The daily volume of foreign exchange (FX) trading helps predict returns on currency trading the next day, says a study co-authored by Lucio Sarno, Professor of Finance at Cambridge Judge Business School, based on a novel dataset from the over-the-counter market.
“When volume is abnormally low for a given currency pair, we typically observe a return reversal over the following day,” says the study forthcoming in the Review of Financial Studies. Such reversal weakens and moves toward a next-day continuation of the same direction of returns when volume is particularly high.
The research also finds a high level of information asymmetry between FX market participants, with such asymmetry being independent of the volume, volatility and liquidity of currencies traded.
While the FX market is huge, with $6.6 trillion traded each day on average (more than 10 times larger than global equity market volume), it has been difficult to study FX behaviour due to that market’s decentralised, over-the-counter structure that lacks centralised transaction data.

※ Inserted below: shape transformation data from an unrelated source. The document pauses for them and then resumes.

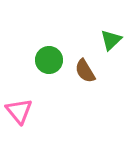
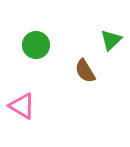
green circle: moved 13 px left, 15 px up
pink triangle: moved 3 px right, 5 px up; rotated 20 degrees counterclockwise
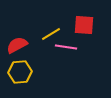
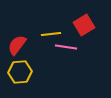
red square: rotated 35 degrees counterclockwise
yellow line: rotated 24 degrees clockwise
red semicircle: rotated 25 degrees counterclockwise
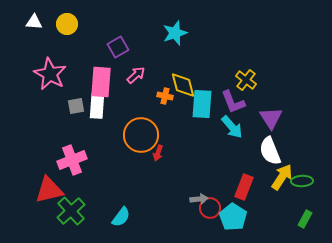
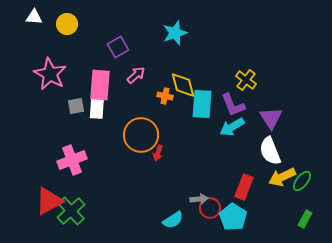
white triangle: moved 5 px up
pink rectangle: moved 1 px left, 3 px down
purple L-shape: moved 3 px down
cyan arrow: rotated 100 degrees clockwise
yellow arrow: rotated 148 degrees counterclockwise
green ellipse: rotated 50 degrees counterclockwise
red triangle: moved 11 px down; rotated 16 degrees counterclockwise
cyan semicircle: moved 52 px right, 3 px down; rotated 20 degrees clockwise
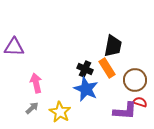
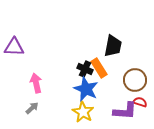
orange rectangle: moved 8 px left
yellow star: moved 23 px right
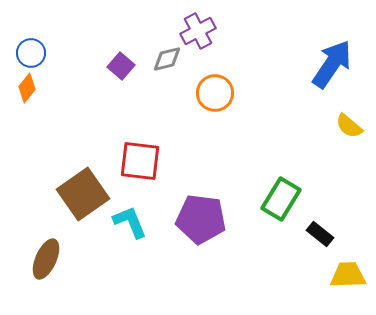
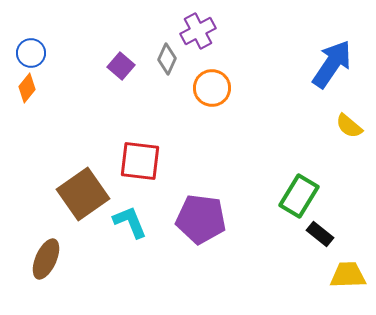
gray diamond: rotated 52 degrees counterclockwise
orange circle: moved 3 px left, 5 px up
green rectangle: moved 18 px right, 3 px up
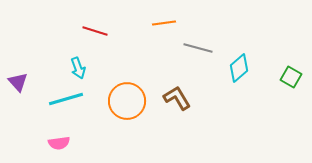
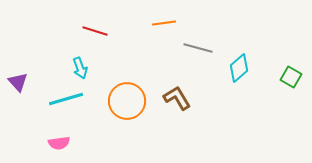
cyan arrow: moved 2 px right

“Does volume contain predictive information about future exchange rate returns? How is FX trading volume related to asymmetric information about the drivers of currency returns? Can currency investors employ the information embedded within volume in designing their asset allocation strategies? Until now, answers to these questions have remained tantalisingly unobtainable,” the study says.
The authors thus developed a simple model tied to demand for foreign bonds (which are risk-free in local currency) that tests the relationship between FX volume and future currency returns. It then tests the model’s predictions based on data from CLS Group, the world’s largest FX settlement institution covering 50% of OTC spot (current price), forward (price at a future date) and swap (price of a simultaneous purchase and sale of identical amounts of one currency for another at different dates) activity for 31 currency pairs over six years.
Under the model, daily currency returns are driven by the interaction of the previous day’s return and unexpected volume (deviation of volume from a 21-day moving average). The study finds the results to be similar across various currency pairs, which indicates that the information asymmetry does not depend on average levels of volume or the other factors.
“The finding is important for industry regulators interested in the consequences of moving from the decentralised, dealer-driven foreign exchange market to a more centralised system,” says a policy-focused summary of the research written by the authors on the Centre for Economic Policy Research’s VoxEU.
“Indeed, the results contrast starkly with prior evidence from centralised markets. US equity market studies, for example, have found that the analogue of the interaction coefficient is, for most individual stocks, negative.”
The study also finds that this coefficient is positive and highly statistically significant when estimated using spot and forward volume, but shows little or no impact when estimated with swap volume – suggesting that market participants provide more private information using spot and forward exchange rates.
The study – entitled “Foreign exchange volume” – is co-authored by Professor Giovanni Cespa of Cass Business School, Dr Antonio Gargano of the University of Houston, Dr Steven J. Riddiough of the University of Toronto, and Professor Lucio Sarno of Cambridge Judge Business School.